# OpenTelemetry Logging

## Introduction

Of all telemetry signals logs have probably the biggest legacy. Most programming
languages have built-in logging capabilities or well-known, widely used logging
libraries.

For metrics and traces OpenTelemetry takes the approach of a clean-sheet design,
specifies a new API and provides full implementations of this API in multiple
languages.

Our approach with logs is somewhat different. For OpenTelemetry to be
successful in logging space we need to support existing legacy of logs and
logging libraries, while offering improvements and better integration with the
rest of observability world where possible.

This is in essence the philosophy behind OpenTelemetry's logs support. We
embrace existing logging solutions and make sure OpenTelemetry works nicely with
existing logging libraries, log collection and processing solutions.

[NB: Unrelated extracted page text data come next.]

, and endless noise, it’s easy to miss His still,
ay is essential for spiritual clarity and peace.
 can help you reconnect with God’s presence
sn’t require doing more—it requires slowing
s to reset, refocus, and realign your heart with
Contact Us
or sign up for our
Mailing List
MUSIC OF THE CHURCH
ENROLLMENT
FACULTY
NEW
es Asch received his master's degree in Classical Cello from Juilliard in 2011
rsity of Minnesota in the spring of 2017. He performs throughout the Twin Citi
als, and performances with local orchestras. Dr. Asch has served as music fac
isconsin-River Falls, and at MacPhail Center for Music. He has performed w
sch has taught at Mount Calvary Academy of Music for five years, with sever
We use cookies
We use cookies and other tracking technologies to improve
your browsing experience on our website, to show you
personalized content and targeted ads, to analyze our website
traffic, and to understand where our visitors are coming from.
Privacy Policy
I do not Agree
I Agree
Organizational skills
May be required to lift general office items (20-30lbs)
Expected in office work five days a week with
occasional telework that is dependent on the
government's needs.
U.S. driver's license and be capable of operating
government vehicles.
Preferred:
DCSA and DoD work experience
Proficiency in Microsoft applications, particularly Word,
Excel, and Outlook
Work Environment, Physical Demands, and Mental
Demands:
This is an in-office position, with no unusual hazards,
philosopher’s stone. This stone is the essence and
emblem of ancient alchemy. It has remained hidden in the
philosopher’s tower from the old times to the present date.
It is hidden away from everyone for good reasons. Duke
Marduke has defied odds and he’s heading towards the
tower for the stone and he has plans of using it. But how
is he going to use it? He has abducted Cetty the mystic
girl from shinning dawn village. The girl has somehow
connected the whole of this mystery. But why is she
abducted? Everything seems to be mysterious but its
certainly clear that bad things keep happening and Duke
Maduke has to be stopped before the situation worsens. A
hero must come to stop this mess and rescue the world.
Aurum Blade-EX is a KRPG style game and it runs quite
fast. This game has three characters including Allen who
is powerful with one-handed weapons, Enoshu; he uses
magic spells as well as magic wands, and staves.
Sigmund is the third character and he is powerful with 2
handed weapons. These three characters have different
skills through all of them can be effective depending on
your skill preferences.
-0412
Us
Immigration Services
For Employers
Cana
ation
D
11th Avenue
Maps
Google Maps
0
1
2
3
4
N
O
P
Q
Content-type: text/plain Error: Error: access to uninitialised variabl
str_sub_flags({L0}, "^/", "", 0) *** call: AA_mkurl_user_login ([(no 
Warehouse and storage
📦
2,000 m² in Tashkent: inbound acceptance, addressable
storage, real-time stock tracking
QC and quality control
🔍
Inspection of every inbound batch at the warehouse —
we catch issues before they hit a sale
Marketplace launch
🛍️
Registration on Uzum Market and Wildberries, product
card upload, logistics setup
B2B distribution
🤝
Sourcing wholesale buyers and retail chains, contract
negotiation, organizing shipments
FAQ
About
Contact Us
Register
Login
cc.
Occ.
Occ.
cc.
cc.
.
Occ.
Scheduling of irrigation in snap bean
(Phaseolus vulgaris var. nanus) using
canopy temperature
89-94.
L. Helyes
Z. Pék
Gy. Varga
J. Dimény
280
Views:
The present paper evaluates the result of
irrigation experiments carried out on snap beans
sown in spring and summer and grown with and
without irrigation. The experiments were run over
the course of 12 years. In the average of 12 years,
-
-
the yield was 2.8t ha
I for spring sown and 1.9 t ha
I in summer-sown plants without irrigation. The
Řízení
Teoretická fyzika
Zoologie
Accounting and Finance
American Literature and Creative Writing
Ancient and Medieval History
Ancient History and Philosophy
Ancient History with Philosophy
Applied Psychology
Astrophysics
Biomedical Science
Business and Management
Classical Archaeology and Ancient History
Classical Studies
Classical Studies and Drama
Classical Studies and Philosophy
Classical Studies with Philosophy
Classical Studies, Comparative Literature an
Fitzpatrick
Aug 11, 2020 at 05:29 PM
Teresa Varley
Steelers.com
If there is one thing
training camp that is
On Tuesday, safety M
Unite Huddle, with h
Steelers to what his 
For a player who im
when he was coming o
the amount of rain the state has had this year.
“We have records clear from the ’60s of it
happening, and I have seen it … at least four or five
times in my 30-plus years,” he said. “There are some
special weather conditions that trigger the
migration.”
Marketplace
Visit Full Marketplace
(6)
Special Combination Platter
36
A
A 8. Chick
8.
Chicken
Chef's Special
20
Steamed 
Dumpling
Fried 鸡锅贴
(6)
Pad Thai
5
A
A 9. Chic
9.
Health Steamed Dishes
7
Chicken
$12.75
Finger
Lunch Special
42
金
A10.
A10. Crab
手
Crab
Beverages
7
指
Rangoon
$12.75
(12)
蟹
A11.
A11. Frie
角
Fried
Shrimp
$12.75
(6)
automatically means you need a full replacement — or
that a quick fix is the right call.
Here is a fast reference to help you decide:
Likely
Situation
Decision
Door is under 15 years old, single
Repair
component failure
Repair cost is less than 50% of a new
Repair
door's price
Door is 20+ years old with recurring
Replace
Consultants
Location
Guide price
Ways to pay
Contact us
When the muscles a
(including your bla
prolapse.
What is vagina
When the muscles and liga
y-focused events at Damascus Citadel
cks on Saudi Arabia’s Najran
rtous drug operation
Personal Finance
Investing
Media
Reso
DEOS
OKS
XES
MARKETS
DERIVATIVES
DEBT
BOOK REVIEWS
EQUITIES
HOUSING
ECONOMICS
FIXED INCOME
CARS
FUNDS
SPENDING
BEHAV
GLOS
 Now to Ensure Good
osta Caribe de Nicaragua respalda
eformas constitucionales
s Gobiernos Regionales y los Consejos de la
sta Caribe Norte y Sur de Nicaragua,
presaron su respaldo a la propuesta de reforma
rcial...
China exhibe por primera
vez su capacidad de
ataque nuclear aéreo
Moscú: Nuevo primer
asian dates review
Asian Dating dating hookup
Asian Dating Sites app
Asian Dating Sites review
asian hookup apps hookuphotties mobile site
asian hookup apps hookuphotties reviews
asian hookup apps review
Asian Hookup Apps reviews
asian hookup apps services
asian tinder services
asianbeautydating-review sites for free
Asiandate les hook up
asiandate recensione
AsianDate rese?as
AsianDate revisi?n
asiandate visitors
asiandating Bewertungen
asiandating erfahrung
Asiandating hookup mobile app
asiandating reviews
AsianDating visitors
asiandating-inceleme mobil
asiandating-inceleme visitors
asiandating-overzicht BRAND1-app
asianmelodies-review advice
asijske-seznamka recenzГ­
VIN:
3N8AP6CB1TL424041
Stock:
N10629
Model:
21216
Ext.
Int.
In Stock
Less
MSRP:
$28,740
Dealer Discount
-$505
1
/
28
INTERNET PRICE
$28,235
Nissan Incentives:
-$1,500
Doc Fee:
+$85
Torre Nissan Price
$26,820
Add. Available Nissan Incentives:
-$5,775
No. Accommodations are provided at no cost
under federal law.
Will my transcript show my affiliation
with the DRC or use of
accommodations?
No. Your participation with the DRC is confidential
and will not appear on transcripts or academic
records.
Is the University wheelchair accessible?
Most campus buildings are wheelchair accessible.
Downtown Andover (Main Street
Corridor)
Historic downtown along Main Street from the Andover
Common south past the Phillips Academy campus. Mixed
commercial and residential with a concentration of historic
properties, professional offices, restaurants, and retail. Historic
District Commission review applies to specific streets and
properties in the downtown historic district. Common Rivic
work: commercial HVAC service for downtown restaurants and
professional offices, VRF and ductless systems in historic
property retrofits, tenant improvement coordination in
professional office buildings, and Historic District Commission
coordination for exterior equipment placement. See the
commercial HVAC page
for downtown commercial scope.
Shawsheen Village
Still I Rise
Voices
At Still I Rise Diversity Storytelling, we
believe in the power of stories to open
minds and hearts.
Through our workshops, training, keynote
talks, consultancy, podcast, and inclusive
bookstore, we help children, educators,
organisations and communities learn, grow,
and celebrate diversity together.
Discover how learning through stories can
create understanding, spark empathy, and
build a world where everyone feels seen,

## Limitations of non-OpenTelemetry Solutions

Unfortunately existing logging solutions are currently weakly integrated with
the rest of the observability signals. Logs typically have limited support in
tracing and monitoring tools in the form of links that use available and often
incomplete correlation information (such as the time and origin attributes).
This correlation may be fragile because attributes are often added to logs,
traces and metrics via different means (e.g. using different collection agents).
There is no standardized way to include the information about the origin and
source of logs (such as the application and the location/infrastructure where
the application runs) that is uniform with traces and metrics and allows all
telemetry data to be fully correlated in a precise and robust manner.

Similarly, logs have no standardized way to propagate and record the request
execution context. In distributed systems this often results in a disjoint set
of logs collected from different components of the system.

This is how a typical non-OpenTelemetry observability collection pipeline looks
like today:

![Separate Collection Diagram](img/separate-collection.png)

There are often different libraries and different collection agents, using
different protocols and data models, with telemetry data ending up in separate
backends that don't know how to work well together.

## OpenTelemetry Solution

Distributed tracing introduced the notion of trace context propagation.

Fundamentally, though, nothing prevents the logs to adopt the same context
propagation concepts. If the recorded logs contained trace context identifiers
(such as trace and span ids or user-defined baggage) it would result
in much richer correlation between logs and traces, as well as correlation
between logs emitted by different components of a distributed system. This would
make logs significantly more valuable in distributed systems.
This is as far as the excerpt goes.